From the records below, output exactly the lines running from the line containing "Bàn gaming chữ U" through the line containing "DANH MỤC SẢN PHẨM THAM KHẢO", and no others.

[MATERIAL PROVIDED]

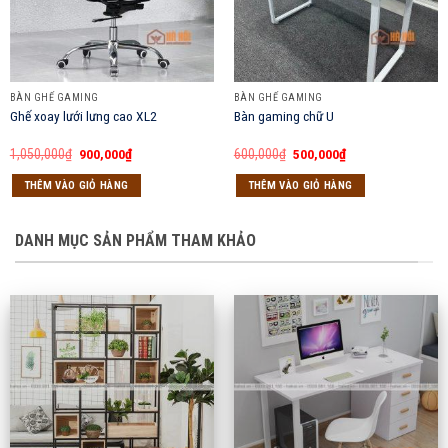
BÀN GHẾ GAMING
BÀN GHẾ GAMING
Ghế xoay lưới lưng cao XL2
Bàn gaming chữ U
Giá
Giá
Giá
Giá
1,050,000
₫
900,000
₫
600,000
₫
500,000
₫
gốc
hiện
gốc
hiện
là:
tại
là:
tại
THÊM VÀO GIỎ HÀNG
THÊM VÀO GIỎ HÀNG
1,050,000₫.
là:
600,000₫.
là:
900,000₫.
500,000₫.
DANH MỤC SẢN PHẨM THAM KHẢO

[/MATERIAL PROVIDED]
[MATERIAL PROVIDED]

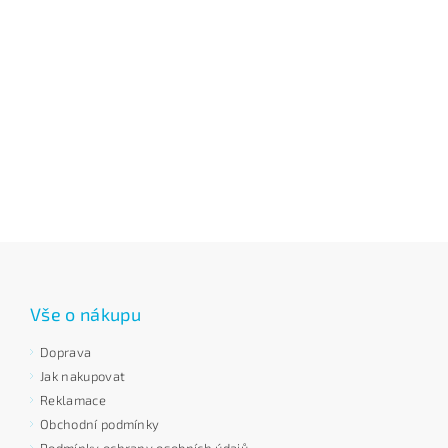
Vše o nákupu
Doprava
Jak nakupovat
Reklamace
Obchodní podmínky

[/MATERIAL PROVIDED]
[MATERIAL PROVIDED]

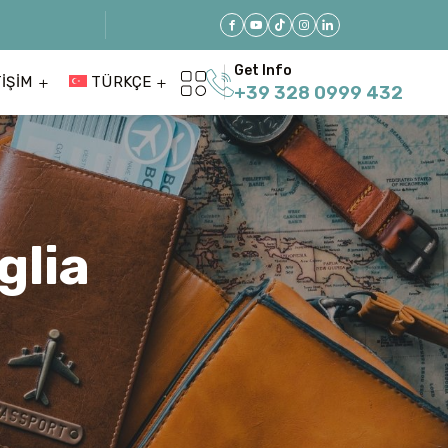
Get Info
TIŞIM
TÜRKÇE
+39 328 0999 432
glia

[/MATERIAL PROVIDED]

RESPONSE AREA |
Bàn gaming chữ U
Giá
Giá
Giá
Giá
1,050,000
₫
900,000
₫
600,000
₫
500,000
₫
gốc
hiện
gốc
hiện
là:
tại
là:
tại
THÊM VÀO GIỎ HÀNG
THÊM VÀO GIỎ HÀNG
1,050,000₫.
là:
600,000₫.
là:
900,000₫.
500,000₫.
DANH MỤC SẢN PHẨM THAM KHẢO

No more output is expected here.